Go through the listing below. Copy each line that has the string "Advertiser".
※
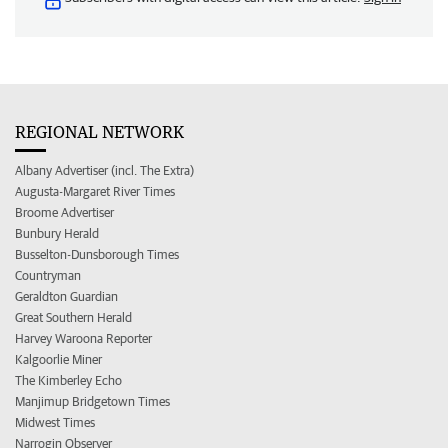
REGIONAL NETWORK
Albany Advertiser (incl. The Extra)
Augusta-Margaret River Times
Broome Advertiser
Bunbury Herald
Busselton-Dunsborough Times
Countryman
Geraldton Guardian
Great Southern Herald
Harvey Waroona Reporter
Kalgoorlie Miner
The Kimberley Echo
Manjimup Bridgetown Times
Midwest Times
Narrogin Observer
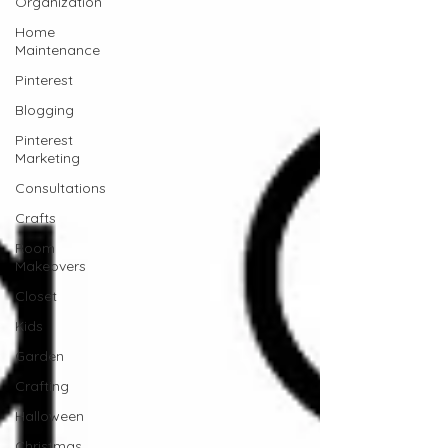
Organization
Home
Maintenance
Pinterest
Blogging
Pinterest
Marketing
Consultations
Crafts
Room
Makeovers
Closet
Kids
Garden
Crafting
Halloween
Christmas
※
#### EXPECTED ANSWER:
Albany Advertiser (incl. The Extra)
Broome Advertiser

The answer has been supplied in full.